De hecho si China alcanzase los estándares de consumo requeridos por el G8 y la Banca Mundial para promover la salida de la crisis a través de un gran crecimiento económico, necesitaríamos otros tres planetas para sostener el impacto ambiental que esto generaría. Esta es la demostración científica de como el capitalismo, guste o no, sea completamente inadecuado para pensar en un largo periodo y sea sobretodo responsable de un fracaso que podría además producir la autodestrucción. Por esto tenemos que decidir entre China o Sumak Kawsay, que en el idioma nativo de los pueblos indígenas de los Andes quiere decir “buen vivir”.
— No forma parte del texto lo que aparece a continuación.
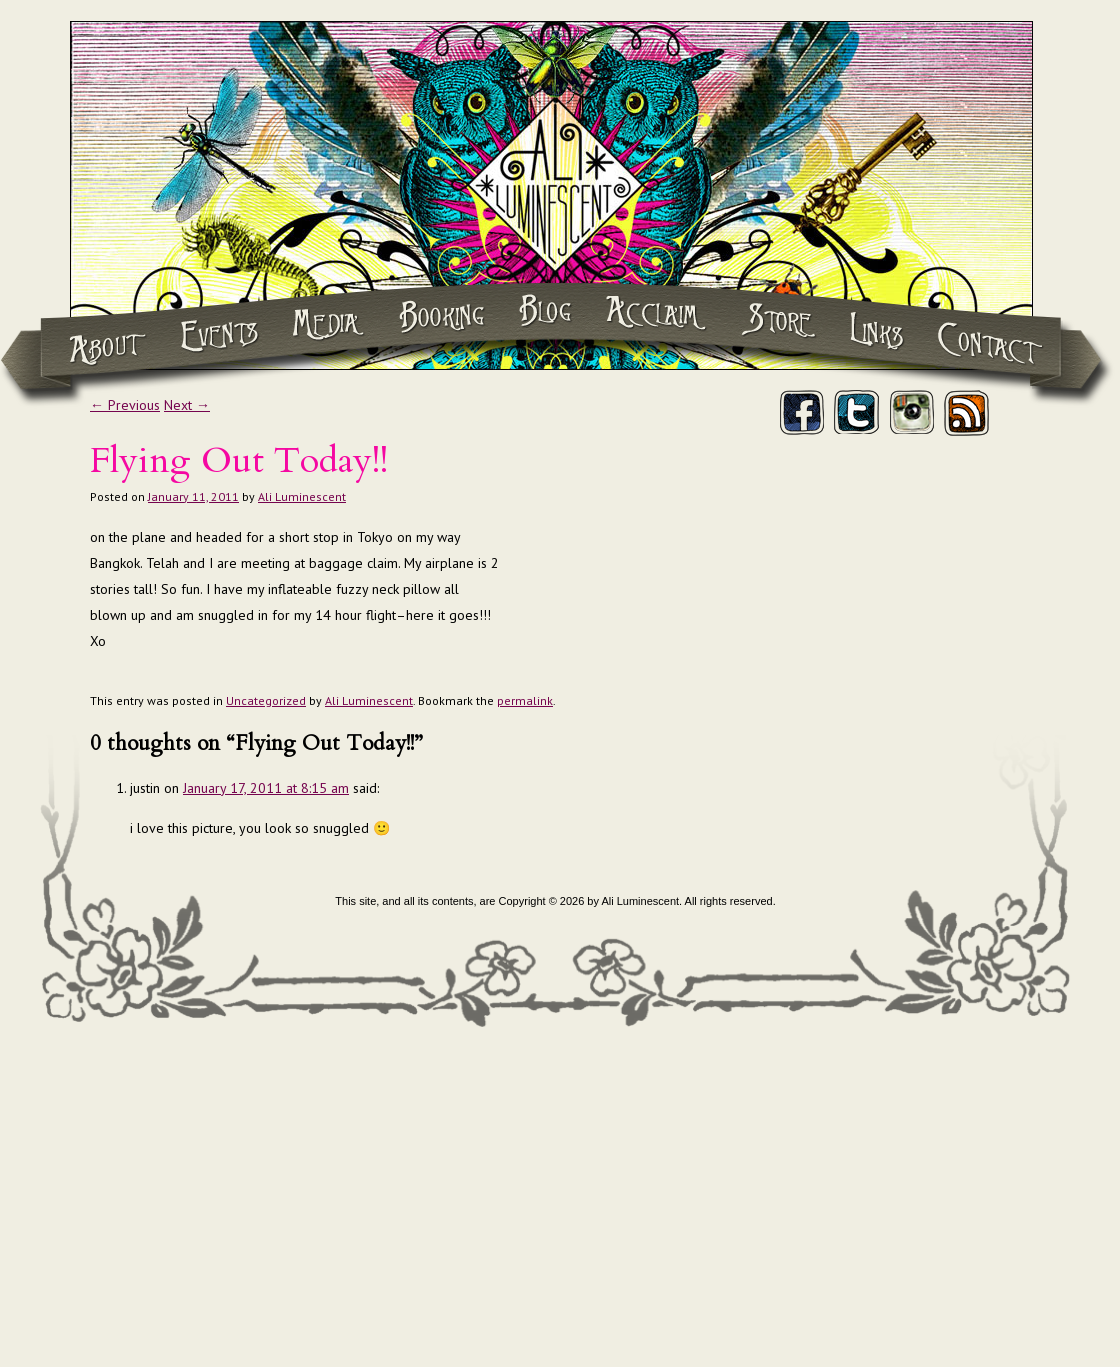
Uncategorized (266, 700)
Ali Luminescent (302, 496)
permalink (525, 700)
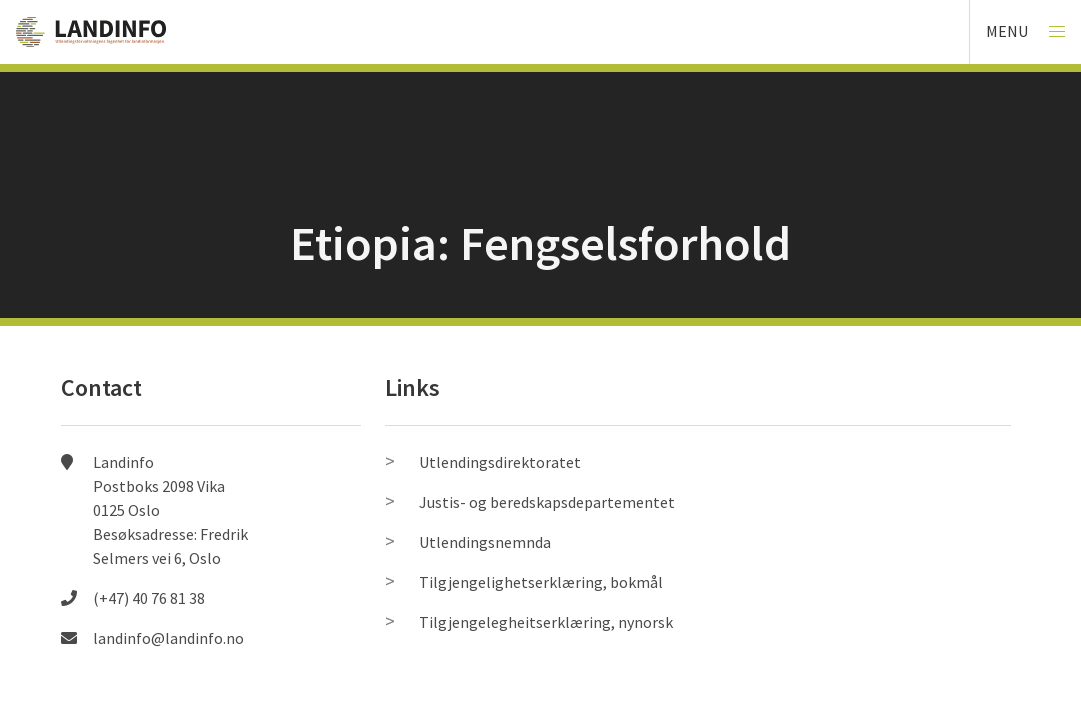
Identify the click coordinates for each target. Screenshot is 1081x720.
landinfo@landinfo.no (168, 638)
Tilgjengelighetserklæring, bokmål (541, 582)
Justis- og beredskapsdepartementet (547, 502)
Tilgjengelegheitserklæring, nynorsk (546, 622)
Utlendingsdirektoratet (500, 462)
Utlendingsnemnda (485, 542)
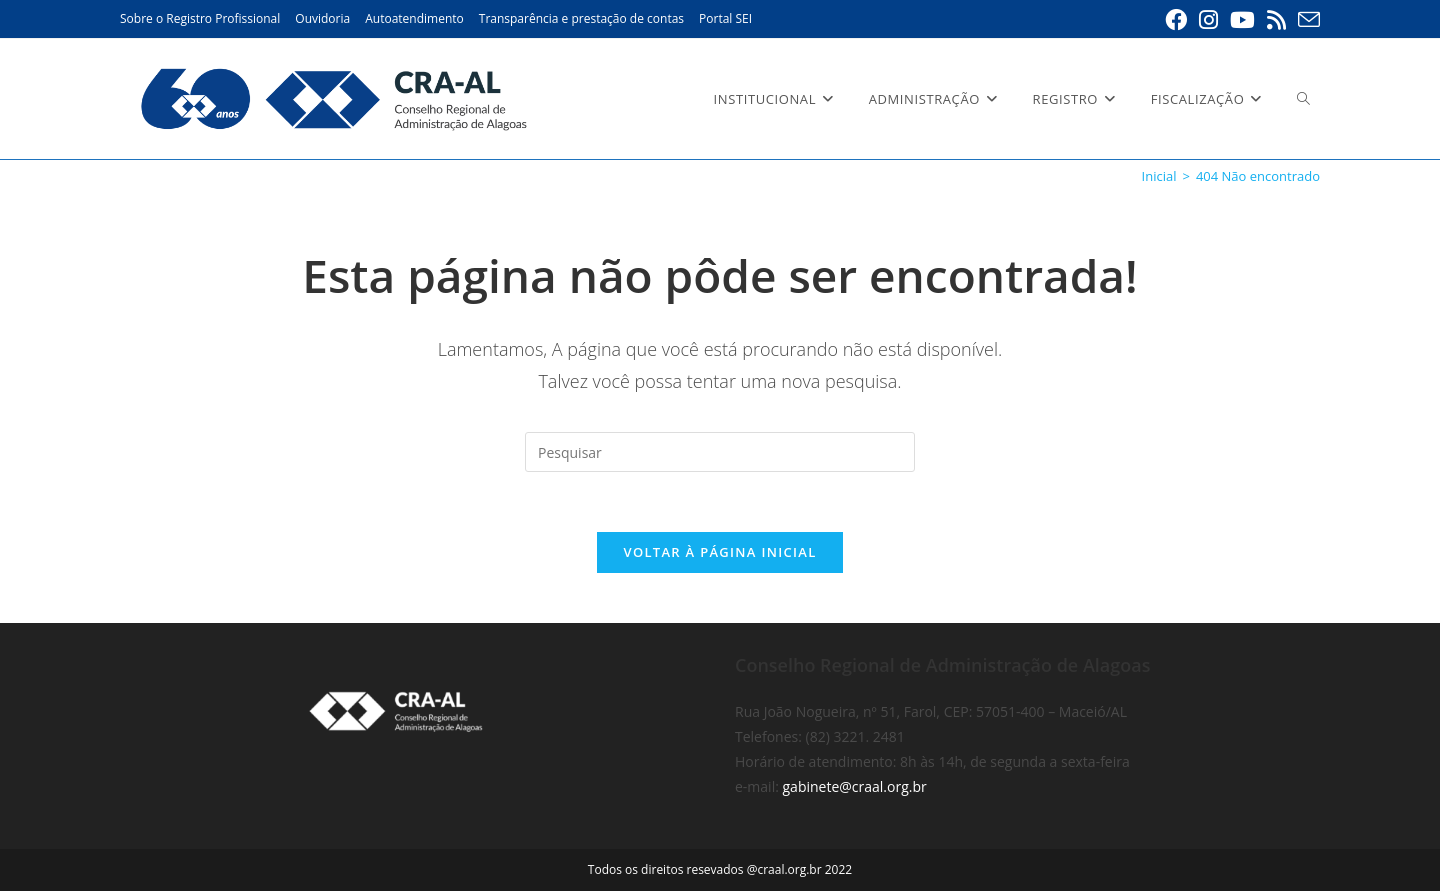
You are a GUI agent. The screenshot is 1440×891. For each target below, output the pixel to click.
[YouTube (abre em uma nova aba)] (1242, 20)
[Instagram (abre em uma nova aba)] (1208, 20)
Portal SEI (725, 18)
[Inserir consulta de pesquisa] (720, 452)
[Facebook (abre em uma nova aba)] (1176, 20)
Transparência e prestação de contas (581, 18)
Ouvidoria (322, 18)
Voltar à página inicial (719, 552)
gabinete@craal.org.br (855, 786)
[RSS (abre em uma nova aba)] (1276, 20)
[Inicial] (1159, 176)
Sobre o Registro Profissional (200, 18)
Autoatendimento (414, 18)
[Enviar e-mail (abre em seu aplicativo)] (1306, 20)
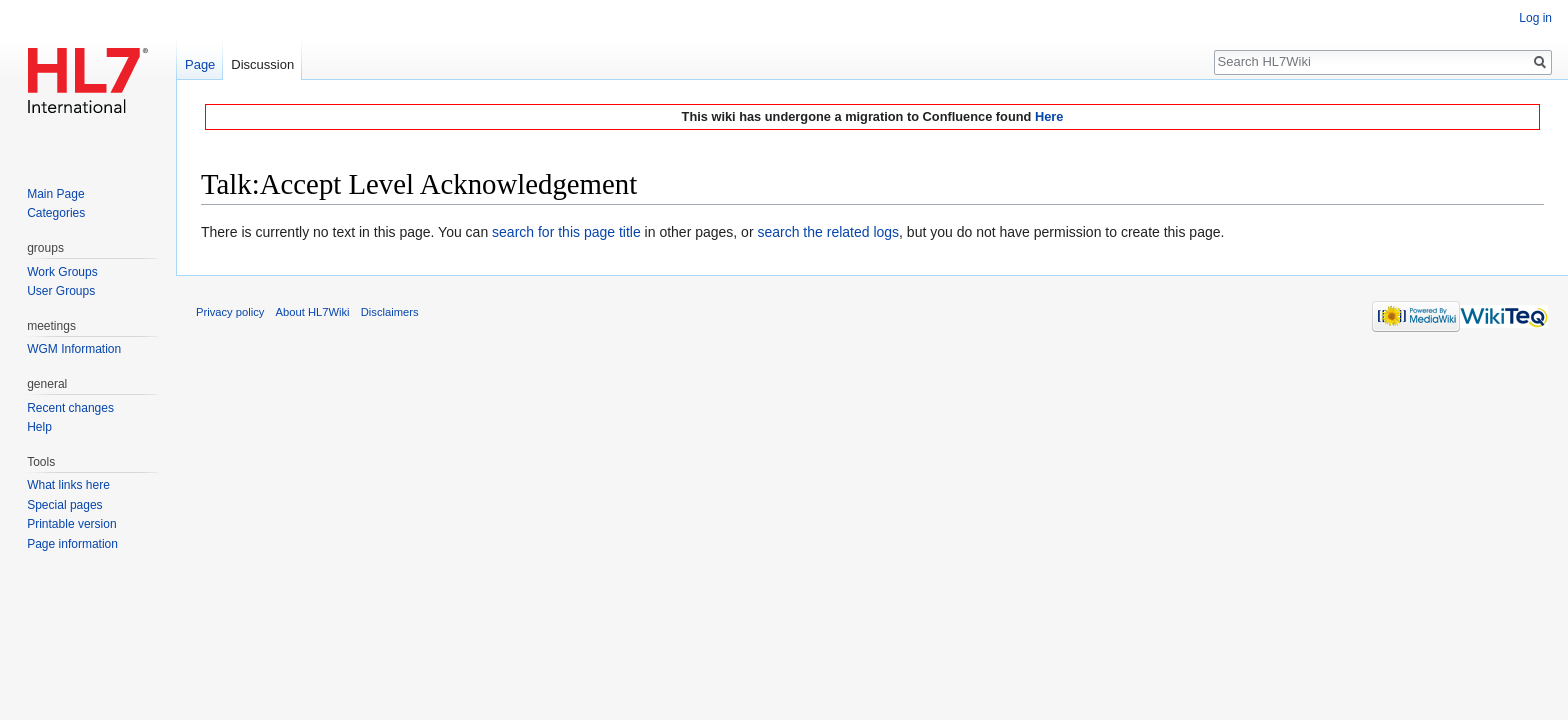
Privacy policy (230, 312)
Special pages (64, 505)
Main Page (55, 194)
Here (1049, 116)
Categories (56, 213)
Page (200, 64)
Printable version (71, 524)
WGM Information (74, 349)
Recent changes (70, 408)
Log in (1535, 18)
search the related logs (828, 232)
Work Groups (62, 272)
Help (39, 427)
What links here (68, 485)
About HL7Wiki (313, 312)
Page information (72, 544)
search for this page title (566, 232)
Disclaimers (390, 312)
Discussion (262, 64)
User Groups (61, 291)
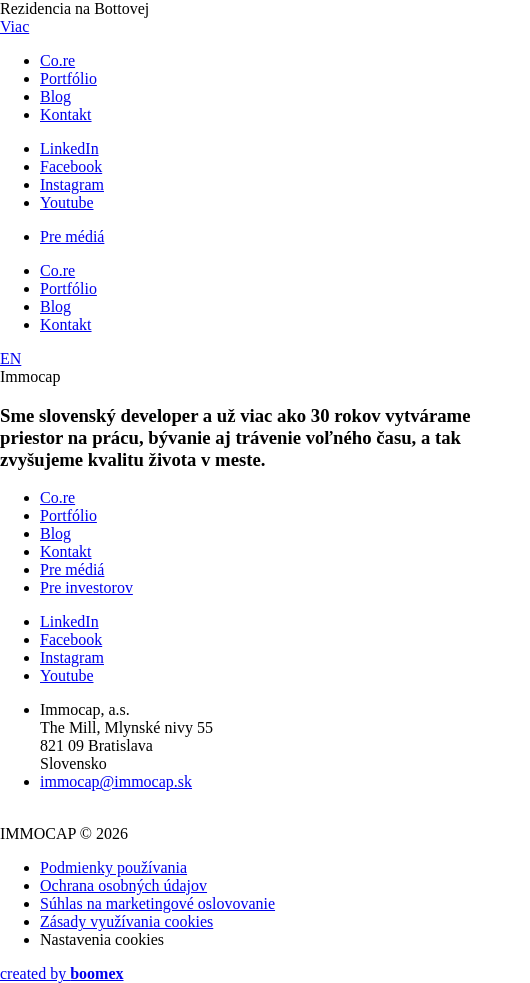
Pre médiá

Un concepto que da un vuelco al punto de vista capitalista, fundado en la competencia, en el crecimiento económico y en las privatizaciones de los principales recursos del planeta, transformados en simples mercancías para vender. Vivir bien significa una concepción de comunidad donde ninguno puede ganar si su vecino pierde. Significa volver a escribir un modelo de economía fundado sobre la defensa de los bienes comunes, la cooperación y la paz. Por esto necesitamos una gran alianza global, capaz de contrastar las actuales políticas económicas y ambientales y al mismo tiempo que esté en grado de promover una descolonización del imaginario colectivo capaz de liberar fuerzas vitales, necesarias para volver a escribir la relación entre seres humanos y vivientes, fundadas sobre el “buen vivir” más que sobre una guerra continua con todo aquello que nos rodea.